Due to the different size of classes in each dataset, there is also a different size of child and parent classes in the design for each dataset. Birds: , Dogs: , Cars: .

Conditional image generation  We compare our image generation results to FineGAN [23] and StackGANv2 [31], by relying on an InceptionV3 fine-tuned on each dataset. The normalized mutual information (NMI) between the child classes and the classes predicted by the Inception model is employed. In addition, we perform a conditional variation (C-IS) of the Inception Score [22]
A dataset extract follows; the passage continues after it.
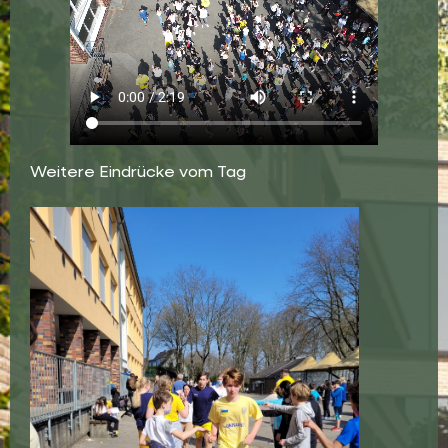
Weitere Eindrücke vom Tag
(IS). For each child class, we average the predictions of the Inception model, and compute the IS on the class average. Following the same principle as the original IS evaluation, a good model should have high a probability on a single real class for each conditioned child class and a uniform distribution across all classes when averaged across all child classes.

Our results, reported in Tab. 1 show that OneGAN outperforms in both conditional image generation metrics. StackGANv2 was the worst performing model, which suggests that mask-based generation used by our model and by FineGAN is very useful for conditional generation. Our model also outperformed FineGAN, which as our ablation demonstrates, is due to the added reconstruction path during training. We back these numerical results with Fig. 6.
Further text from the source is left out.